Now a slave-girl coming to the house, and seeing the wife of the lord weeping, asked her, “Why, Lady! do you weep?” And she told her what had happened.
“Well, Lady, what dish was your son most fond of?” said she.
“Such and such a one,” was the reply.
“If you grant me full authority in this house, I will bring your son back!” said she.
The Lady agreed, gave her wherewith to pay all her expenses, and sent her forth with a great retinue, saying, “Go now, and by your power bring back my son.”
So the girl then went to Sāvatthi in a palankeen, and took up her abode in the street in which the monk was wont to beg. And without letting him see the people who had come from the lord’s house, but surrounding herself with servants of her own, she from the very first provided the Elder when he came there with food and drink. Having thus bound him with the lust of taste, she in due course got him to sit down in her house; and when she saw that by giving him to eat she had brought him into her power, she shammed sickness, and lay down in her inner chamber.

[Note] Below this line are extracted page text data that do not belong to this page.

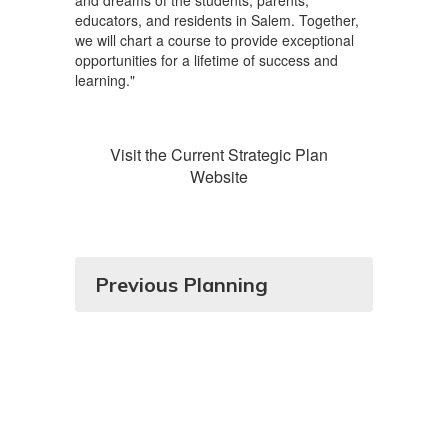
and dreams of the students, parents,
educators, and residents in Salem. Together,
we will chart a course to provide exceptional
opportunities for a lifetime of success and
learning."
Visit the Current Strategic Plan
Website
Previous Planning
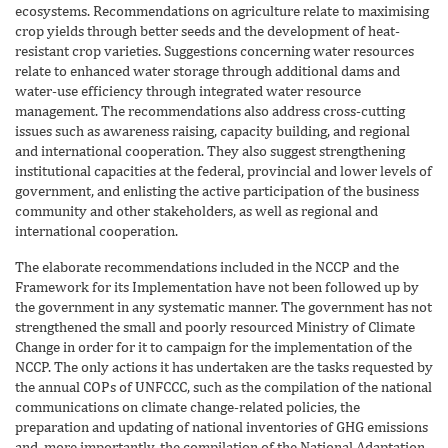
ecosystems. Recommendations on agriculture relate to maximising
crop yields through better seeds and the development of heat-
resistant crop varieties. Suggestions concerning water resources
relate to enhanced water storage through additional dams and
water-use efficiency through integrated water resource
management. The recommendations also address cross-cutting
issues such as awareness raising, capacity building, and regional
and international cooperation. They also suggest strengthening
institutional capacities at the federal, provincial and lower levels of
government, and enlisting the active participation of the business
community and other stakeholders, as well as regional and
international cooperation.
The elaborate recommendations included in the NCCP and the
Framework for its Implementation have not been followed up by
the government in any systematic manner. The government has not
strengthened the small and poorly resourced Ministry of Climate
Change in order for it to campaign for the implementation of the
NCCP. The only actions it has undertaken are the tasks requested by
the annual COPs of UNFCCC, such as the compilation of the national
communications on climate change-related policies, the
preparation and updating of national inventories of GHG emissions
and, more importantly, the compilation of the National Adaptation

Then the monk, when his begging time had come, arrived on his rounds at the door of the house. An attendant took his bowl, and made him sit down in the house. No sooner had he done so, than he asked, “How is the lady devotee?”

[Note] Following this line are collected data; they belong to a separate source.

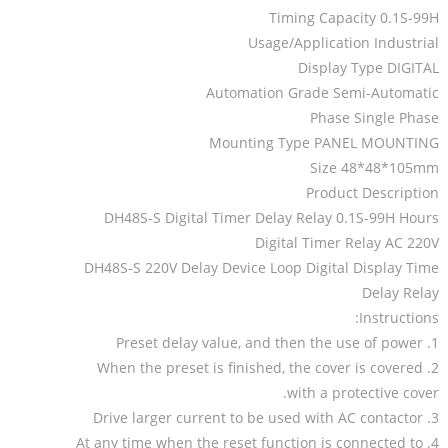
Timing Capacity 0.1S-99H
Usage/Application Industrial
Display Type DIGITAL
Automation Grade Semi-Automatic
Phase Single Phase
Mounting Type PANEL MOUNTING
Size 48*48*105mm
Product Description
DH48S-S Digital Timer Delay Relay 0.1S-99H Hours
Digital Timer Relay AC 220V
DH48S-S 220V Delay Device Loop Digital Display Time
Delay Relay
Instructions:
1. Preset delay value, and then the use of power
2. When the preset is finished, the cover is covered
with a protective cover.
3. Drive larger current to be used with AC contactor
4. At any time when the reset function is connected to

“She is sick, reverend Sir, and wishes to see you,” was the reply. And he, bound by the lust of taste, broke his observance and his vow, and went to the place where she was lying. Then she told him why she had come, and alluring him, so bound him by the lust of taste, that she persuaded him to leave the Order. And having brought him into her power, she seated him in her palankeen, and returned to Rājagaha with all her retinue.
And this news became the common talk. And the monks, assembled in the hall of instruction, began to say one to another, “A slave-girl has brought back Young Tissa, the keeper of the law concerning food, having bound him with the lust of taste.”
Then the Master, entering the chapel, sat down on his throne, and said, “On what subject are you seated here talking?”